如何在图像中查找类似结构的表格 [英] How to find table like structure in image

查看:71
本文介绍了如何在图像中查找类似结构的表格的处理方法,对大家解决问题具有一定的参考价值,需要的朋友们下面随着小编来一起学习吧!

问题描述

我有不同类型的发票文件,我想在每个发票文件中查找表格.在此表中的位置不是恒定的.所以我去进行图像处理.首先,我尝试将发票转换为图像,然后找到基于表格边界的轮廓,最后可以捕获表格位置. 对于下面的代码,我使用了该任务.

I have different type of invoice files, I want to find table in each invoice file. In this table position is not constant. So I go for image processing. First I tried to convert my invoice into image, then I found contour based on table borders, Finally I can catch table position. For the task I used below code.

with Image(page) as page_image:
    page_image.alpha_channel = False #eliminates transperancy
    img_buffer=np.asarray(bytearray(page_image.make_blob()), dtype=np.uint8)
    img = cv2.imdecode(img_buffer, cv2.IMREAD_UNCHANGED)

    ret, thresh = cv2.threshold(img, 127, 255, 0)
    im2, contours, hierarchy = cv2.findContours(thresh, cv2.RETR_TREE, cv2.CHAIN_APPROX_SIMPLE)
    margin=[]
    for contour in contours:
        # get rectangle bounding contour
        [x, y, w, h] = cv2.boundingRect(contour)
        # Don't plot small false positives that aren't text
        if (w >thresh1 and h> thresh2):
                margin.append([x, y, x + w, y + h])
    #data cleanup on margin to extract required position values.

在此代码thresh1中,thresh2我将基于文件进行更新.

In this code thresh1, thresh2 i'll update based on the file.

因此,使用此代码,我可以成功读取图像中表格的位置,使用此位置,我将在我的发票pdf文件中使用.例如

So using this code I can successfully read positions of tables in images, using this position i'll work on my invoice pdf file. For example

示例1:

示例2:

示例3:

输出:

示例1:

示例2:

示例3:

但是,现在我有了一种新格式,它没有任何边框,但它是一张桌子.怎么解决呢?因为我的整个操作仅取决于表格的边框.但是现在我没有桌子边框了.我怎样才能做到这一点?我不知道要摆脱这个问题.我的问题是,有什么方法可以基于表结构查找位置吗?

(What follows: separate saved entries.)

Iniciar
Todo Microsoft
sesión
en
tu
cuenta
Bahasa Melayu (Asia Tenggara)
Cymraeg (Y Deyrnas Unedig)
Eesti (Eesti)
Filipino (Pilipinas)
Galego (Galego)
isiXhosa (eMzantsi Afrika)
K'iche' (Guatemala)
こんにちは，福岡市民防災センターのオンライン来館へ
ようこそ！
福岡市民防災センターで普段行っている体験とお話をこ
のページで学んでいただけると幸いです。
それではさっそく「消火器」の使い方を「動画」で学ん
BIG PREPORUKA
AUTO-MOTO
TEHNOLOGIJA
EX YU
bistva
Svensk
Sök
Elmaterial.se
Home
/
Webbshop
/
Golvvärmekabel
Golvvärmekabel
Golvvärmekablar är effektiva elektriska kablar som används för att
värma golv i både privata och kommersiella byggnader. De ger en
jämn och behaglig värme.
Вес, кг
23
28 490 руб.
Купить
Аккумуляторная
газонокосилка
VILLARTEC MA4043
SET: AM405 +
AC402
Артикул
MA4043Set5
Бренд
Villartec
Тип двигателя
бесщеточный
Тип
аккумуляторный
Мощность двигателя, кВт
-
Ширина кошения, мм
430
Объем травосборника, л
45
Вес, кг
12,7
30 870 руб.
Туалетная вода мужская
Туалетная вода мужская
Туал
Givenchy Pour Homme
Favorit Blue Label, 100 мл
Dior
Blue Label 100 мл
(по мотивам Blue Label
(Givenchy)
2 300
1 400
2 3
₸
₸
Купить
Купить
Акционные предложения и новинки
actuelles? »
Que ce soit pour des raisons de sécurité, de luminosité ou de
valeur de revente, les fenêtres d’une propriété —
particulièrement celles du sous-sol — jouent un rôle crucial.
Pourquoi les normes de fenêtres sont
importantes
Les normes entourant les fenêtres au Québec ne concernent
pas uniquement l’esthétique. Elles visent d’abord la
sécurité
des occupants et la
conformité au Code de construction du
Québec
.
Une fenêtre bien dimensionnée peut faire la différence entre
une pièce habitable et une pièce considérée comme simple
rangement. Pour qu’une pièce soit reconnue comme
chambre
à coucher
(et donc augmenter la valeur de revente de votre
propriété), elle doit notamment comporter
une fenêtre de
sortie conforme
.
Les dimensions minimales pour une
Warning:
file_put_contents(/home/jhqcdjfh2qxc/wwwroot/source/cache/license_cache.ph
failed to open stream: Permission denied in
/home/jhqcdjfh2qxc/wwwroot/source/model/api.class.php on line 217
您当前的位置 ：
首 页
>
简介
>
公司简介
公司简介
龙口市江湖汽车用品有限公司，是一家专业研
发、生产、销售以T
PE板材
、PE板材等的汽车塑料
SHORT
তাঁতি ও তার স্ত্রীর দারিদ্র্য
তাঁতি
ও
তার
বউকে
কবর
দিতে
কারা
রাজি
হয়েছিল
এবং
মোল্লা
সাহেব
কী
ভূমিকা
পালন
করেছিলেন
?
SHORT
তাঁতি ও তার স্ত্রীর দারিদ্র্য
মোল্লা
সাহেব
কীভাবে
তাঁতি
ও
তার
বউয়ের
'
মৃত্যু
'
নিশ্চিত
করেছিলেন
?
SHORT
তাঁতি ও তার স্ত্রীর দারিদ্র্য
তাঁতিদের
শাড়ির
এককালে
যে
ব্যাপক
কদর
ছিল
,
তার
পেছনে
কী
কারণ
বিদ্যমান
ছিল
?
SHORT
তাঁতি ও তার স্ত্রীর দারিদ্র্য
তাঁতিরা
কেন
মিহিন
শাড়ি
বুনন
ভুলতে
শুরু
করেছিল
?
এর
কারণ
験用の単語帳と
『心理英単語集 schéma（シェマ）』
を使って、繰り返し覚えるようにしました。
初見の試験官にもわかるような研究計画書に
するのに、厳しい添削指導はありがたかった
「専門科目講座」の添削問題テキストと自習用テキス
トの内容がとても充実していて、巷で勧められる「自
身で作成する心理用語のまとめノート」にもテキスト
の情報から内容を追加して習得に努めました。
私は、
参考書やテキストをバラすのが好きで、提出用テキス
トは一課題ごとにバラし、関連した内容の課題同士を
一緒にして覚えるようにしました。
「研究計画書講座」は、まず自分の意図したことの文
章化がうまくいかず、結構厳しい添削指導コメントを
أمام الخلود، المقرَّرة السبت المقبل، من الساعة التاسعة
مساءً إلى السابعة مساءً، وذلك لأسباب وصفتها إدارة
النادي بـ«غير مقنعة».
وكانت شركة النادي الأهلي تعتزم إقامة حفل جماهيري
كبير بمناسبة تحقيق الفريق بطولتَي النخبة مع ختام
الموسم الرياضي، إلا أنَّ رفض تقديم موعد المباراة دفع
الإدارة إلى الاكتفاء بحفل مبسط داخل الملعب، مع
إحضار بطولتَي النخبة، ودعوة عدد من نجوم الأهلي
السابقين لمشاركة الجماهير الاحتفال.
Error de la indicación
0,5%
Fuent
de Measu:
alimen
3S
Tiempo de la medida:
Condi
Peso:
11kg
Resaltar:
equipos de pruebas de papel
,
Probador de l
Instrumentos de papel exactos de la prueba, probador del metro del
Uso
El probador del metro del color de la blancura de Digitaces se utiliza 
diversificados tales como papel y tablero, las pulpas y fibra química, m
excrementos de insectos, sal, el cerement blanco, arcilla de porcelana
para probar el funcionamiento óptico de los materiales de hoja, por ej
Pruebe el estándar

But, now I have a new format which doesn't have any borders but it's a table. How to solve this? Because my entire operation depends only on borders of the tables. But now I don't have a table borders. How can I achieve this? I don't have any idea to move out from this problem. My question is, Is there any way to find position based on table structure?.

例如,我的问题输入如下:

For example My problem input looks like below:

我想找到它的位置,如下所示:

I would like to find its position like below:

我该如何解决? 给我一个解决问题的主意真的很有意义.

How can I solve this? It is really appreciable to give me an idea to solve the problem.

谢谢.

推荐答案

Vaibhav是正确的.您可以尝试不同的形态学转换,以将像素提取或分组为不同的形状,线条等.例如,方法可以是:

Vaibhav is right. You can experiment with the different morphological transforms to extract or group pixels into different shapes, lines, etc. For example, the approach can be the following:

  1. 从膨胀"开始,将文本转换成实心点.
  2. 然后应用findContours函数作为下一步查找文本 边界框.
  3. 在具有文本边界框之后,可以应用一些 启发式算法,将文本框按文本框分组 坐标.这样,您可以找到一组对齐的文本区域 分为行和列.
  4. 然后,您可以按x和y坐标和/或某些坐标进行排序 对组进行分析以尝试查找分组的文本框是否可以 形成表格.
  1. Start from the Dilation to convert the text into the solid spots.
  2. Then apply the findContours function as a next step to find text bounding boxes.
  3. After having the text bounding boxes it is possible to apply some heuristics algorithm to cluster the text boxes into groups by their coordinates. This way you can find a groups of text areas aligned into rows and columns.
  4. Then you can apply sorting by x and y coordinates and/or some analysis to the groups to try to find if the grouped text boxes can form a table.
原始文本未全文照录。